В пьяном виде — а это случалось с ним частенько — брат Парфе Гулар не считался ни с кем и ни с чем. Именно этим скандальным поведением, так отличавшим его от других монахов, он и славился, ибо не только не желал скрывать свои грешки, но, напротив, выставлял их напоказ. По-видимому, у него были мощные и таинственные покровители: гуляке-монаху все сходило с рук, и он без зазрения совести пользовался своей безнаказанностью.
Верный этому принципу, брат Гулар стал изо всех сил стучать молотком в ворота обители, словно то был кабак, захлопнувший дверь перед пьяницей. Одновременно он вопил во все горло:
— Откройте несчастному брату Парфе Гулару, умирающему от жажды, подыхающему от голода!
А затем затянул своим утробным басом гимн, сочиненный специально для подобных случаев:
— Dixit dominus domino meo, Portam aperi Perfecto Gulardo. [18]
Брат-привратник, знавший эту песню как нельзя лучше, поторопился раскрыть ворота, дабы непотребный монах поскорее оказался за стенами монастыря и голосил бы уже только для развлечения собратьев по ордену, которые давно перестали возмущаться его поведением.
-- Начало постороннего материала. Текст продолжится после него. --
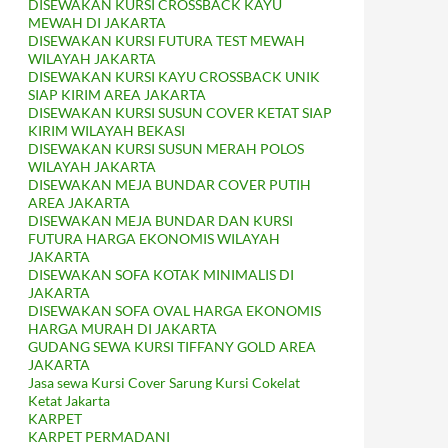
DISEWAKAN KURSI CROSSBACK KAYU
MEWAH DI JAKARTA
DISEWAKAN KURSI FUTURA TEST MEWAH
WILAYAH JAKARTA
DISEWAKAN KURSI KAYU CROSSBACK UNIK
SIAP KIRIM AREA JAKARTA
DISEWAKAN KURSI SUSUN COVER KETAT SIAP
KIRIM WILAYAH BEKASI
DISEWAKAN KURSI SUSUN MERAH POLOS
WILAYAH JAKARTA
DISEWAKAN MEJA BUNDAR COVER PUTIH
AREA JAKARTA
DISEWAKAN MEJA BUNDAR DAN KURSI
FUTURA HARGA EKONOMIS WILAYAH
JAKARTA
DISEWAKAN SOFA KOTAK MINIMALIS DI
JAKARTA
DISEWAKAN SOFA OVAL HARGA EKONOMIS
HARGA MURAH DI JAKARTA
GUDANG SEWA KURSI TIFFANY GOLD AREA
JAKARTA
Jasa sewa Kursi Cover Sarung Kursi Cokelat
Ketat Jakarta
KARPET
KARPET PERMADANI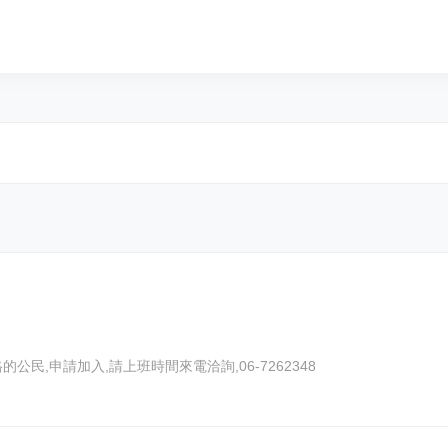
員公告: 歡迎符合會員資格的公民,申請加入,請上班時間來電洽詢,06-7262348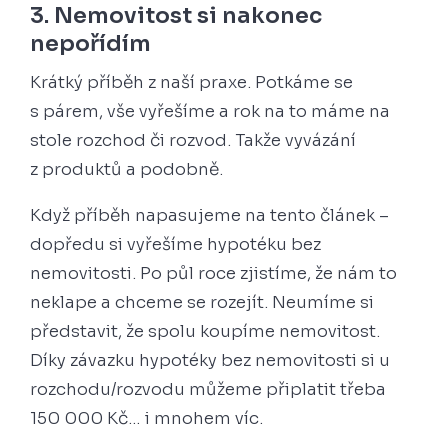
3. Nemovitost si nakonec
nepořídím
Krátký příběh z naší praxe. Potkáme se
s párem, vše vyřešíme a rok na to máme na
stole rozchod či rozvod. Takže vyvázání
z produktů a podobně.
Když příběh napasujeme na tento článek –
dopředu si vyřešíme hypotéku bez
nemovitosti. Po půl roce zjistíme, že nám to
neklape a chceme se rozejít. Neumíme si
představit, že spolu koupíme nemovitost.
Díky závazku hypotéky bez nemovitosti si u
rozchodu/rozvodu můžeme připlatit třeba
150 000 Kč… i mnohem víc.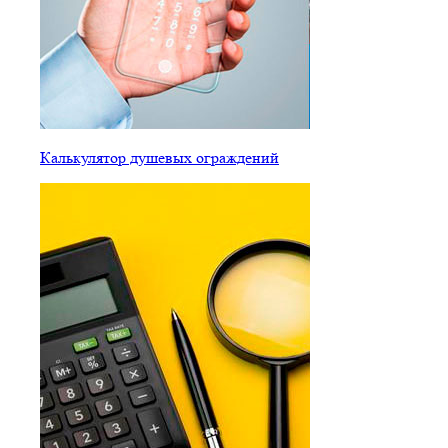
Калькулятор душевых ограждений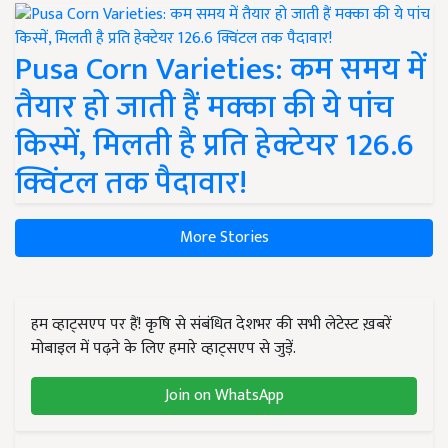
Pusa Corn Varieties: कम समय में
तैयार हो जाती हैं मक्का की ये पांच
किस्में, मिलती है प्रति हेक्टेयर 126.6
क्विंटल तक पैदावार!
More Stories
हम व्हाट्सएप पर हैं! कृषि से संबंधित देशभर की सभी लेटेस्ट ख़बरें
मोबाइल में पढ़ने के लिए हमारे व्हाट्सएप से जुड़ें.
Join on WhatsApp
Но на внутреннем дворе песня смолкла. Брат Парфе Гулар, уставившись на пять-шесть монахов, привлеченных к воротам его воплями, разразился бессмысленным утробным смехом, в такт которому колыхалось его громадное брюхо.
Это занятие оказалось заразительным, и капуцины стали хохотать без всякой причины. Со всех сторон к ним сбегались другие монахи, а под сводами коридоров и в кельях слышалось: это брат Гулар! Парфе Гулар! Вскоре целая толпа окружила пьяного шута, который еще не произнес ни единого слова.